Tips for changing sleep situation

We have a 14mo who currently cosleeps, wakes about twice a night, and still feeds overnight. I'm aware this is all pretty normal at this age, but there are a couple of reasons the current sleep situation isn't working for me and I'd like any tips on how people dealt with transitions like this.

She is likely eating enough during the day, plus gets around 500ml of milk throughout the day (which my GP said is what should be the max around this age and with eating solids). I'm no longer breast feeding, it's just milk from a bottle. We actually (almost) successfully night weaned back when she was 12 months, but a few bouts of sickness reversed this and now she has really developed an association with feeding to be able to get back to sleep.

So I think it is probably time to try and night wean at least 1 feed, and on top of this she has a very strong attachment to my hair. Basically needs it to fall asleep now, because we were never really successful at helping her to attach to a soft toy/lovey to help her with sleep. This might seem harmless but it's to the level of yanking and pulling out hairs some nights - and she will scream if I tie it up and withold it from her.

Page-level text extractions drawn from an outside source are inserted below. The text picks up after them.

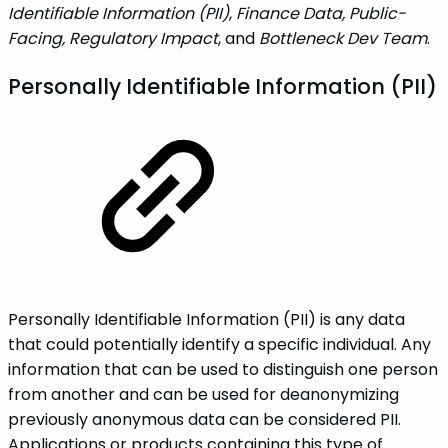
Identifiable Information (PII)
,
Finance Data, Public-
Facing, Regulatory Impact
, and
Bottleneck Dev Team
.
‌‌Personally Identifiable Information (PII)
Personally Identifiable Information (PII) is any data
that could potentially identify a specific individual. Any
information that can be used to distinguish one person
from another and can be used for deanonymizing
previously anonymous data can be considered PII.
Applications or products containing this type of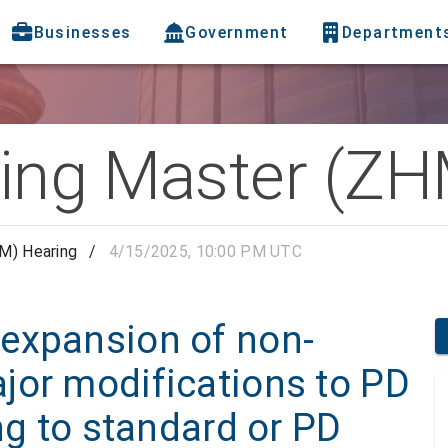
Businesses
Government
Department
ing Master (ZH
M) Hearing
/
4/15/2025, 10:00 PM UTC
expansion of non-
jor modifications to PD
ng to standard or PD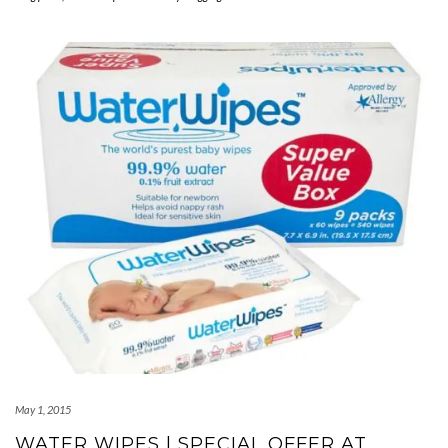
May 1, 2015
WATER WIPES | SPECIAL OFFER AT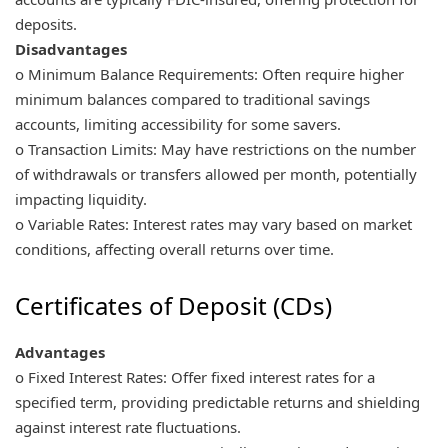
deposits.
Disadvantages
o Minimum Balance Requirements: Often require higher
minimum balances compared to traditional savings
accounts, limiting accessibility for some savers.
o Transaction Limits: May have restrictions on the number
of withdrawals or transfers allowed per month, potentially
impacting liquidity.
o Variable Rates: Interest rates may vary based on market
conditions, affecting overall returns over time.
Certificates of Deposit (CDs)
Advantages
o Fixed Interest Rates: Offer fixed interest rates for a
specified term, providing predictable returns and shielding
against interest rate fluctuations.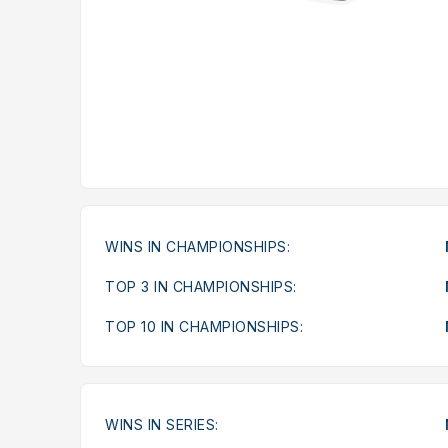
WINS IN CHAMPIONSHIPS:
TOP 3 IN CHAMPIONSHIPS:
TOP 10 IN CHAMPIONSHIPS:
WINS IN SERIES: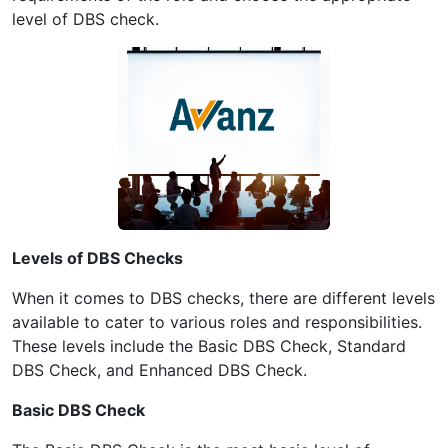
level of DBS check.
Levels of DBS Checks
When it comes to DBS checks, there are different levels
available to cater to various roles and responsibilities.
These levels include the Basic DBS Check, Standard
DBS Check, and Enhanced DBS Check.
Basic DBS Check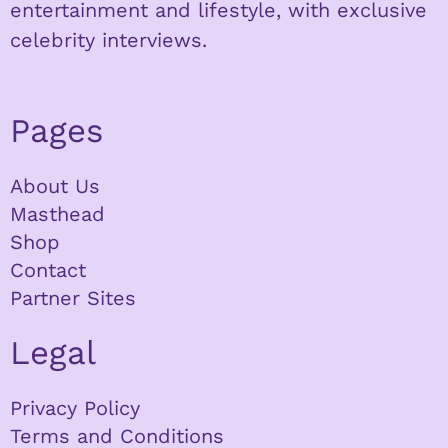
entertainment and lifestyle, with exclusive
celebrity interviews.
Pages
About Us
Masthead
Shop
Contact
Partner Sites
Legal
Privacy Policy
Terms and Conditions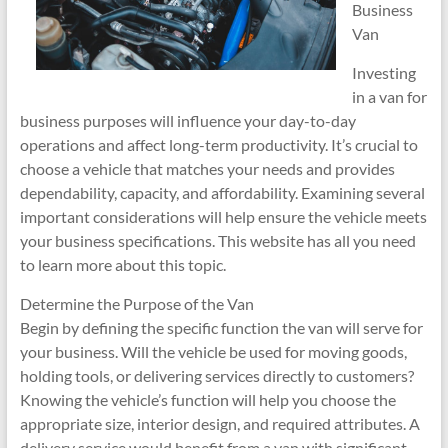
Business
Van
Investing
in a van for
business purposes will influence your day-to-day
operations and affect long-term productivity. It’s crucial to
choose a vehicle that matches your needs and provides
dependability, capacity, and affordability. Examining several
important considerations will help ensure the vehicle meets
your business specifications. This website has all you need
to learn more about this topic.
Determine the Purpose of the Van
Begin by defining the specific function the van will serve for
your business. Will the vehicle be used for moving goods,
holding tools, or delivering services directly to customers?
Knowing the vehicle’s function will help you choose the
appropriate size, interior design, and required attributes. A
delivery service would benefit from a van with significant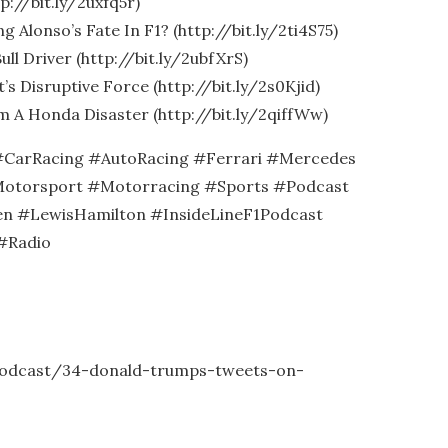
p://bit.ly/2uxfq5r)
g Alonso’s Fate In F1? (http://bit.ly/2ti4S75)
ull Driver (http://bit.ly/2ubfXrS)
s Disruptive Force (http://bit.ly/2s0Kjid)
m A Honda Disaster (http://bit.ly/2qiffWw)
CarRacing #AutoRacing #Ferrari #Mercedes
otorsport #Motorracing #Sports #Podcast
n #LewisHamilton #InsideLineF1Podcast
#Radio
-podcast/34-donald-trumps-tweets-on-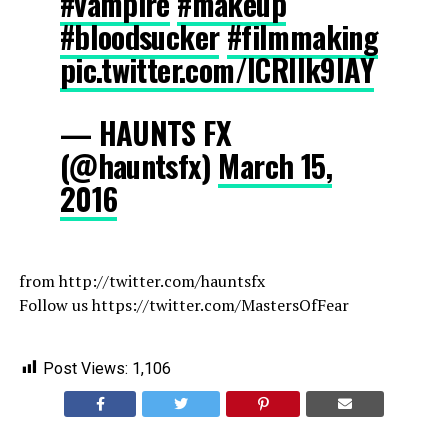
#vampire
#makeup
#bloodsucker
#filmmaking
pic.twitter.com/ICRIIk9lAY
— HAUNTS FX
(@hauntsfx)
March 15,
2016
from http://twitter.com/hauntsfx
Follow us https://twitter.com/MastersOfFear
Post Views:
1,106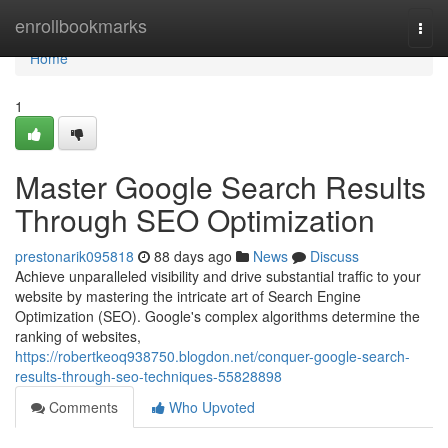
Home
enrollbookmarks
Togg
navi
Home
1
Master Google Search Results
Through SEO Optimization
prestonarik095818
88 days ago
News
Discuss
Achieve unparalleled visibility and drive substantial traffic to your
website by mastering the intricate art of Search Engine
Optimization (SEO). Google's complex algorithms determine the
ranking of websites,
https://robertkeoq938750.blogdon.net/conquer-google-search-
results-through-seo-techniques-55828898
Comments
Who Upvoted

I love cosleeping most of the time but it is not really sustainable when it's the only way she can sleep. I'm having some back/neck issues and headaches because of this.

My question is this: How would you/have you gone about working on things? Is night weaning while cosleeping easier, or better that they have the comfort of a bottle while trying to transition back to the cot? Should I try and help her develop another sleep association with a different toy first to help the transition or is 14 months a bit old for this to work?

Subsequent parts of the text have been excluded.